A Time to Tear Down, A Time to Build Up
The writer of Ecclesiastes tells us clearly that there are times to be negative and times to be positive (3:3). Indeed there are times for a prophetic voice, a corrective voice, and an admonishing voice. The problem is that the writer of Ecclesiastes does not give us specific instruction on timing and frequency.
Many of us are tempted to exercise the power of the negative too frequently. When we are negative about some other person and event, we are able to look away from ourselves and our own weaknesses and failures. It’s easier to the point the finger of accusation at someone other than ourselves.
Further the power of the negative can be tempting because we often get attention when we do so. I can point to one example clearly on this blog. The article that has received the most views was a negative article I wrote on Jerry Sandusky and the Penn State child sex abuse scandal. I am convinced and convicted that the article was appropriate and timely. But I must ever keep in mind the power that negativity has.
The Power of the Negative and Discernment
The Apostle Paul said these words to a church 2,000 years ago, and they still apply to us today: “Therefore encourage one another and build each other up as you are already doing” (1 Thessalonians 5:11, HCSB).
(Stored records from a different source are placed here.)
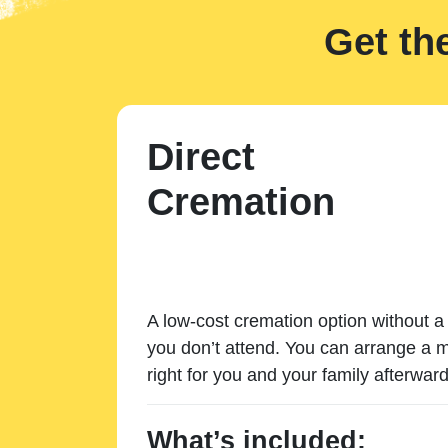
Get th
Direct
Cremation
A low-cost cremation option without a 
you don’t attend. You can arrange a m
right for you and your family afterward
What’s included: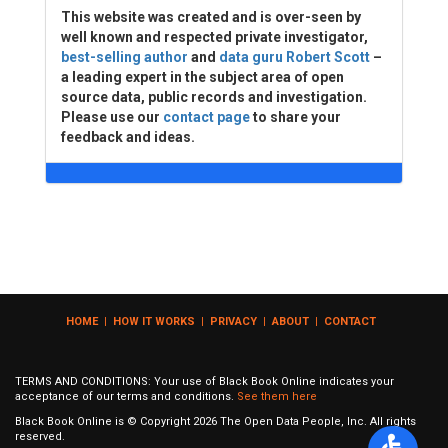
This website was created and is over-seen by
well known and respected private investigator,
best-selling author
and
data guru Robert Scott
–
a leading expert in the subject area of open
source data, public records and investigation.
Please use our
contact page
to share your
feedback and ideas.
HOME
|
HOW IT WORKS
|
PRIVACY
|
ABOUT
|
CONTACT
TERMS AND CONDITIONS: Your use of Black Book Online indicates your
acceptance of our terms and conditions.
See them here
Black Book Online is © Copyright
2026
The Open Data People, Inc. All rights
reserved.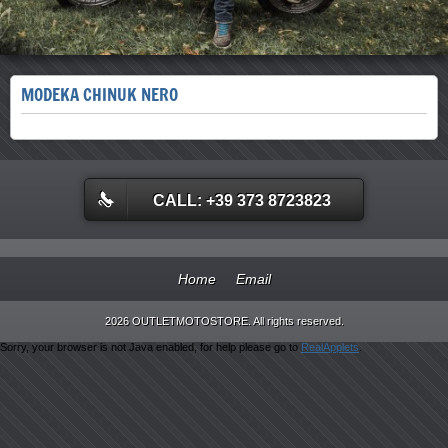
MODEKA CHINUK NERO
CALL: +39 373 8723823
Home
Email
2026 OUTLETMOTOSTORE. All rights reserved.
Sorry, your browser is not Java enabled, for help please go to
RealApplets
.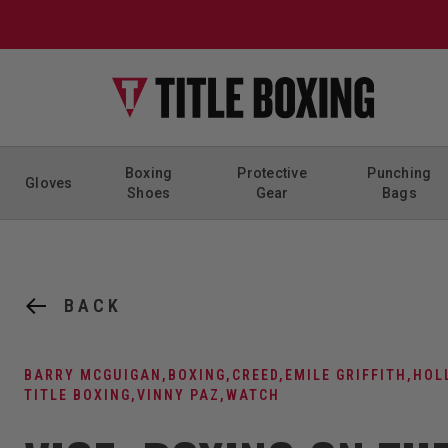
Skip to content
Boxing
Protective
Punching
Gloves
Shoes
Gear
Bags
BACK
BARRY MCGUIGAN
,
BOXING
,
CREED
,
EMILE GRIFFITH
,
HOL
TITLE BOXING
,
VINNY PAZ
,
WATCH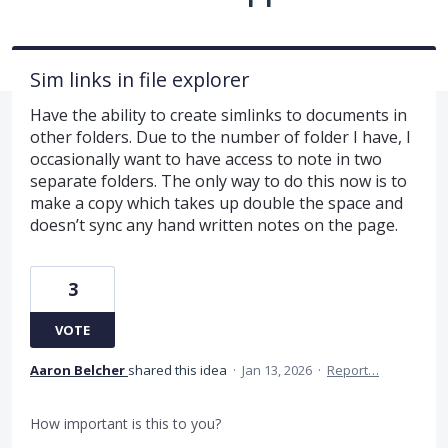
Sim links in file explorer
Have the ability to create simlinks to documents in
other folders. Due to the number of folder I have, I
occasionally want to have access to note in two
separate folders. The only way to do this now is to
make a copy which takes up double the space and
doesn’t sync any hand written notes on the page.
3
VOTE
Aaron Belcher
shared this idea
·
Jan 13, 2026
·
Report…
How important is this to you?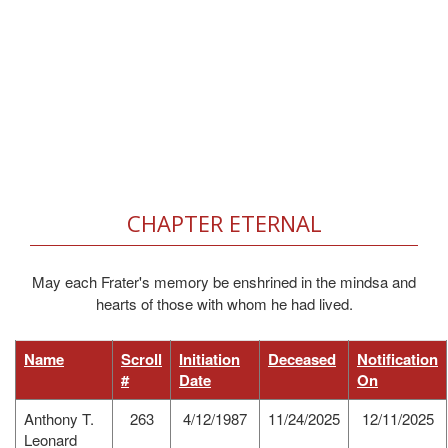
CHAPTER ETERNAL
May each Frater's memory be enshrined in the mindsa and
hearts of those with whom he had lived.
Name
Scroll
Initiation
Deceased
Notification
#
Date
On
Anthony T.
263
4/12/1987
11/24/2025
12/11/2025
Leonard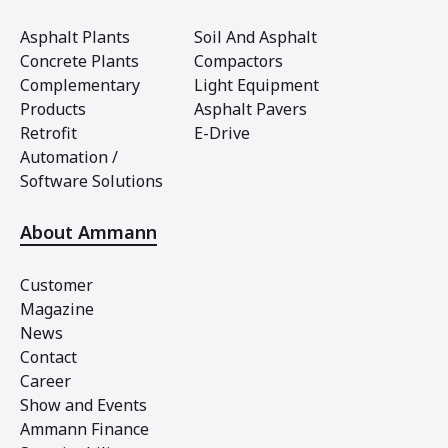
Asphalt Plants
Soil And Asphalt
Concrete Plants
Compactors
Complementary
Light Equipment
Products
Asphalt Pavers
Retrofit
E-Drive
Automation /
Software Solutions
About Ammann
Customer
Magazine
News
Contact
Career
Show and Events
Ammann Finance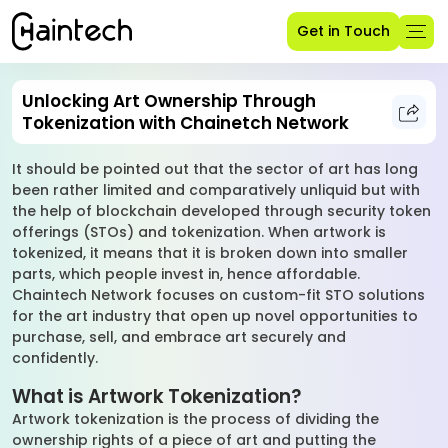
Get in Touch
Unlocking Art Ownership Through
Tokenization with Chainetch Network
It should be pointed out that the sector of art has long
been rather limited and comparatively unliquid but with
the help of blockchain developed through security token
offerings (STOs) and tokenization. When artwork is
tokenized, it means that it is broken down into smaller
parts, which people invest in, hence affordable.
Chaintech Network focuses on custom-fit STO solutions
for the art industry that open up novel opportunities to
purchase, sell, and embrace art securely and
confidently.
What is Artwork Tokenization?
Artwork tokenization is the process of dividing the
ownership rights of a piece of art and putting the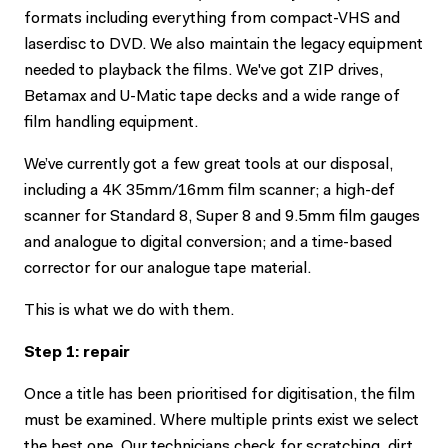
formats including everything from compact-VHS and
laserdisc to DVD. We also maintain the legacy equipment
needed to playback the films. We've got ZIP drives,
Betamax and U-Matic tape decks and a wide range of
film handling equipment.
We’ve currently got a few great tools at our disposal,
including a 4K 35mm/16mm film scanner; a high-def
scanner for Standard 8, Super 8 and 9.5mm film gauges
and analogue to digital conversion; and a time-based
corrector for our analogue tape material.
This is what we do with them.
Step 1: repair
Once a title has been prioritised for digitisation, the film
must be examined. Where multiple prints exist we select
the best one. Our technicians check for scratching, dirt,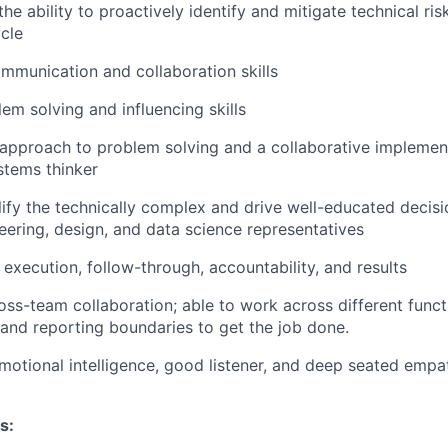
the ability to proactively identify and mitigate technical ri
ycle
mmunication and collaboration skills
em solving and influencing skills
 approach to problem solving and a collaborative implement
ystems thinker
plify the technically complex and drive well-educated decis
eering, design, and data science representatives
execution, follow-through, accountability, and results
oss-team collaboration; able to work across different funct
 and reporting boundaries to get the job done.
motional intelligence, good listener, and deep seated emp
s: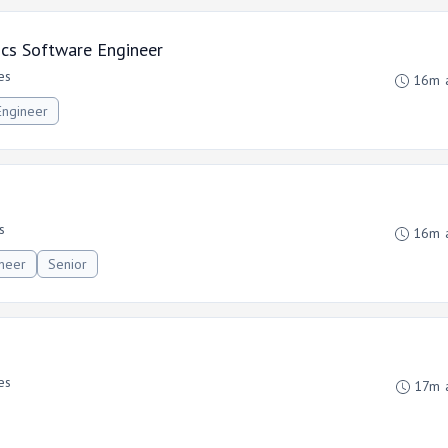
ics Software Engineer
es
16m 
Engineer
s
16m 
ineer
Senior
es
17m 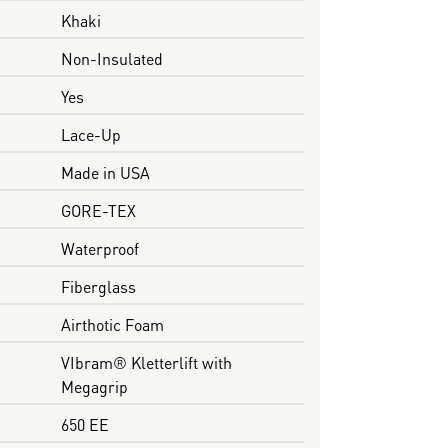
Khaki
Non-Insulated
Yes
Lace-Up
Made in USA
GORE-TEX
Waterproof
Fiberglass
Airthotic Foam
VIbram® Kletterlift with
Megagrip
650 EE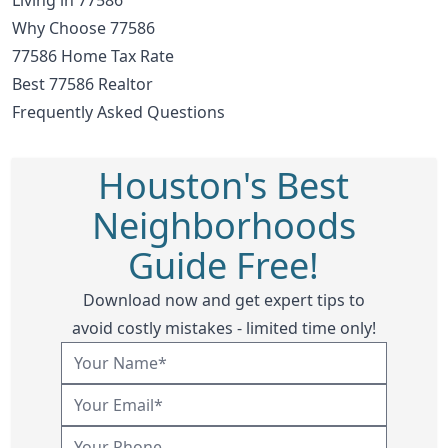
Why Choose 77586
77586 Home Tax Rate
Best 77586 Realtor
Frequently Asked Questions
Houston's Best
Neighborhoods
Guide Free!
Download now and get expert tips to
avoid costly mistakes - limited time only!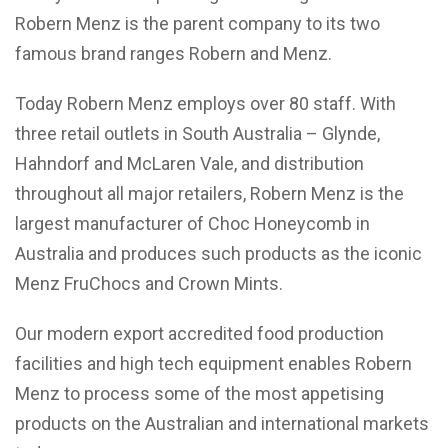
Robern Menz is the parent company to its two
famous brand ranges Robern and Menz.
Today Robern Menz employs over 80 staff. With
three retail outlets in South Australia – Glynde,
Hahndorf and McLaren Vale, and distribution
throughout all major retailers, Robern Menz is the
largest manufacturer of Choc Honeycomb in
Australia and produces such products as the iconic
Menz FruChocs and Crown Mints.
Our modern export accredited food production
facilities and high tech equipment enables Robern
Menz to process some of the most appetising
products on the Australian and international markets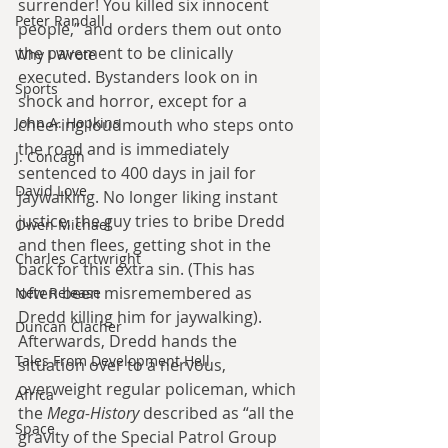
surrender! You killed six innocent 
Peter Randall
people,” and orders them out onto 
the pavement to be clinically 
Why I Wrote
executed. Bystanders look on in 
Sports
shock and horror, except for a 
John A. Hopkins
cheering loudmouth who steps onto 
the road and is immediately 
J. Concagh
sentenced to 400 days in jail for 
David Love
jaywalking. No longer liking instant 
justice, the guy tries to bribe Dredd 
Owen Michael
and then flees, getting shot in the 
Charles Cartwright
back for this extra sin. (This has 
often been misremembered as 
New Release
Dredd killing him for jaywalking). 
Duncan Clacher
Afterwards, Dredd hands the 
Tales From Development Hell
situation over to a nervous, 
overweight regular policeman, which 
Africa
the 
Mega-History
 described as “all the 
Space
gravity of the Special Patrol Group 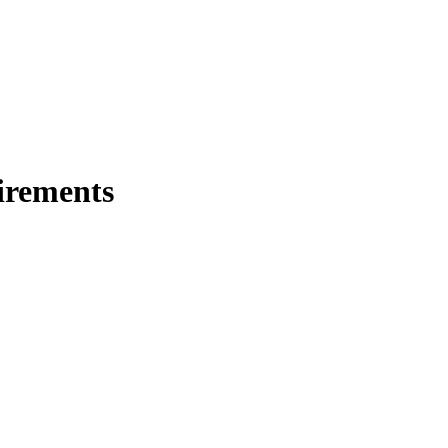
irements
There are indeed times when a prophetic or negative word is in order. There are moments in any leader’s lives, whether a parent, pastor, or president, that the power of the negative should be exercised.
But it should be exercised with wisdom and discernment.
It would seem that the preponderance of our leadership should be one of building up and encouraging. Such leadership can change a family for the good. It can change an organization for the good.
And it might just change the world for good.